Born and raised in Bolton, Greater Manchester, Myrie grew up the son of Windrush-generation parents from Jamaica.
He claimed in extracts, published in The Times, that one half-brother, Lionel, had been denied benefits and healthcare but was able to prove that he was in a school choir due to a pre-1971 Bolton Evening News photograph.
The BBC Mastermind presenter said Lionel was still awaiting both compensation and a British passport.
Another half-brother, Peter, was unable to travel to Jamaica with his daughter to show her the Caribbean country and died before he could go following a prostate cancer diagnosis, according to Myrie.
In the book, the journalist said he was “angry and also ashamed of my own country” as a result of the experience.
He told the newspaper: “We’re all agreed that what has happened is a complete and utter disgrace – the question is: what do you do about it?
“I’m still hoping society understands what happened and tries to rectify it. You know, these people need restitution and that hasn’t happened yet – even though we all agree that something needs to be done.”
Clive Myrie said the angry at the way his family was treated— (PA Wire)
Speaking about what the public will think of his personal experience, Myrie said: “That’s interesting, isn’t it? The shock will probably come because people think they know me. But it could have happened to anyone with relations who came here under the Nationality Act.
“It could have happened to the family of (broadcaster Sir) Trevor McDonald, (comedian Sir) Lenny Henry, (footballer) Marcus Rashford. That’s the thing.”
In 2017, it began to emerge that hundreds of Commonwealth citizens, many of whom were from the Windrush generation, had been wrongly detained, deported and denied legal rights.

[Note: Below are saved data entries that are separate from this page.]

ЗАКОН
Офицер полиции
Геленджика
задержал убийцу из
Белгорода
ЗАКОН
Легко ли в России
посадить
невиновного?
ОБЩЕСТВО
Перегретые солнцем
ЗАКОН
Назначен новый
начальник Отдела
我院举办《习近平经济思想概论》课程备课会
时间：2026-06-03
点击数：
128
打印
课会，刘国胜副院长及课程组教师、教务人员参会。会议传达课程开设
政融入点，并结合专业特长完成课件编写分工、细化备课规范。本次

It saw many British citizens, mostly from the Caribbean, denied access to healthcare and benefits and threatened with deportation despite having the right to live in the UK.

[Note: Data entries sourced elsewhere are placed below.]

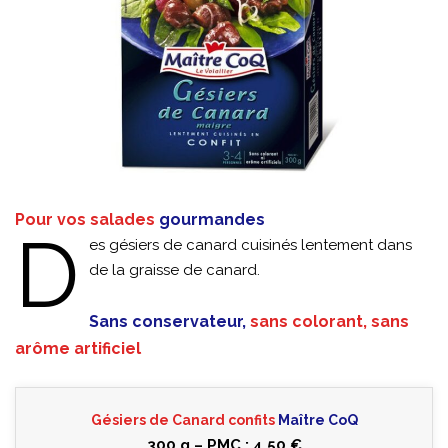
Pour vos salades
gourmandes
D
es gésiers de canard cuisinés lentement dans
de la graisse de canard.
Sans conservateur,
sans colorant, sans
arôme artificiel
Gésiers de Canard confits
Maître CoQ
300 g – PMC : 4.50 €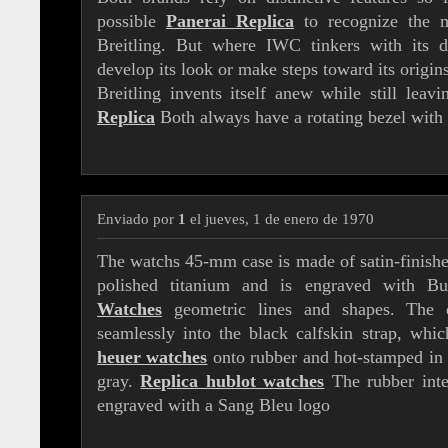
possible
Panerai Replica
to recognize the 
Breitling. But where IWC tinkers with its d
develop its look or make steps toward its origin
Breitling invents itself anew while still leavi
Replica
Both always have a rotating bezel with 
Enviado por
1
el jueves, 1 de enero de 1970
The watchs 45-mm case is made of satin-finish
polished titanium and is engraved with Bu
Watches
geometric lines and shapes. The d
seamlessly into the black calfskin strap, wh
heuer watches
onto rubber and hot-stamped in 
gray.
Replica hublot watches
The rubber inter
engraved with a Sang Bleu logo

Recently, the Equality and Human Rights Commission (EHRC) extended a legally binding action plan set up to address the Home Office’s failures to comply with the law following the implementation of the “hostile environment” policy.

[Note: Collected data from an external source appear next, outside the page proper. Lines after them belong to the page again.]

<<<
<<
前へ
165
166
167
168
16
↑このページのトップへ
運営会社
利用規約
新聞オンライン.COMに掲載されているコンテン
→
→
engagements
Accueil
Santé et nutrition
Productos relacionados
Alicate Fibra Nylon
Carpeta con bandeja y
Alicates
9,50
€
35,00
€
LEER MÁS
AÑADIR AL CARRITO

In July, a Home Office spokesperson said “our determination to right the wrongs of the Windrush scandal remains as strong as ever” and the Government department added it is committed to “robust and proportionate policies”.
Myrie, who has also been a foreign correspondent and travelled to cover the war in Ukraine, claims that someone at the BBC looked over his book with “with a fine-tooth comb” to ensure its impartiality.
The newspaper reports that Myrie makes reference to former prime minister Theresa May’s speech about “citizens of nowhere”, calling it “utter nonsense”.
He also said: “(The BBC) has to get it right in terms of public mood and opinion, because it’s paid for by everybody through the licence fee and if it doesn’t get the mood right, it’s finished.”
The Home Office has been contacted for comment.